Washington, D.C. – As the economy struggles to create jobs, business owners and employees must confront the reality of President Obama’s health care law: more regulations and policies that are increasing costs and forcing businesses to either lay off workers or not hire new workers. Small businesses in particular must bear the brunt of some of the law’s worst policies.

Yesterday, U.S. Senator Rob Portman (R-Ohio) joined with Senators Mike Enzi (R-Wyo.), John Barrasso (R-Wyo.), Jim Risch (R-Idaho), Tim Scott (R-S.C.), and John Thune (R-S.D.) to introduce legislation to provide relief for firms that are at the core of the American economy from the onerous federal overreaches in the health care law.

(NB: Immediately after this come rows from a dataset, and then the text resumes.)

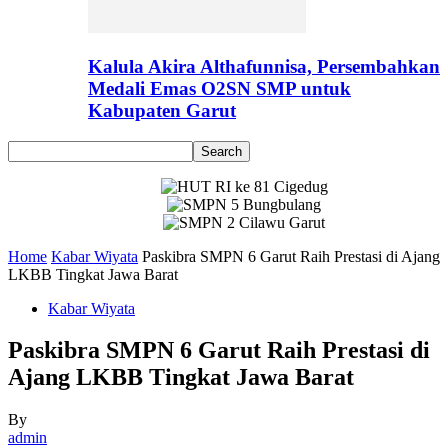
Kalula Akira Althafunnisa, Persembahkan
Medali Emas O2SN SMP untuk
Kabupaten Garut
Home
Kabar Wiyata
Paskibra SMPN 6 Garut Raih Prestasi di Ajang
LKBB Tingkat Jawa Barat
Kabar Wiyata
Paskibra SMPN 6 Garut Raih Prestasi di
Ajang LKBB Tingkat Jawa Barat
By
admin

The Small Business Fairness in Health Care Act, S.2205, would restore the definition of “full-time” work under the health care law to 40 hours a week and exempt more small businesses from the employer mandate.

“President Obama chose to delay the employer mandate of the health care law because it will be a burden on businesses and job creators. Rather than delaying its implementation for businesses, this law should be repealed for everyone,” said Portman. “Until then, I will fight to make sure that this onerous and complex law harms as few Ohioans as possible.  Our legislation today would ensure that more small businesses across Ohio are exempted from entering the costly health care exchanges that will stand in the way of them expanding and hiring more workers.  In addition, the bill would restore the traditional definition of full time work to 40 hours. When Obamacare redefined full time work as 30 hours per week, many small businesses reduced their employees’ hours and pay in an attempt to skirt the health care law’s onerous regulations.  The last thing we want to do during an already weak economy is provide an incentive for employers to cut back on work.”

The senators said the health care law is full of bad policies that are leading to countless unintended consequences, including fewer hours for employees and employers not hiring. These one-size-fits-all regulations are hitting workers in their pocketbooks and undercutting the country’s economic recovery, according to the senators.

Participation in the labor force is at the lowest point since 1979. Nearly 20 million workers are unemployed or cannot find the full-time employment they want. The number of long-term unemployed, those jobless for 27 weeks or more, has changed little, at 3.7 million, and account for 35.8 percent of the unemployed. These numbers are not a welcome sign to anyone looking to find a job.

The senators’ legislation would provide greater clarity and flexibility for small businesses under health care law by repealing the 30 hours per week standard imposed by the health care law and replace it with a 40 hour per week standard for classifying “full-time equivalents.” The bill would also protect companies that have traditionally been counted as small businesses by expanding the scope of the exception in the employer mandate to account for any small business that is defined as a “small business concern” under the Small Business Act.
Portman is also a cosponsor of The Forty Hours Is Full Time Act of 2013 (S.1188), a bipartisan measure, introduced by U.S. Senators Susan Collins (R-Maine) and Joe Donnelly (D-Ind.), would change the definition of "full time" in Obamacare from 30 to 40 hours per week.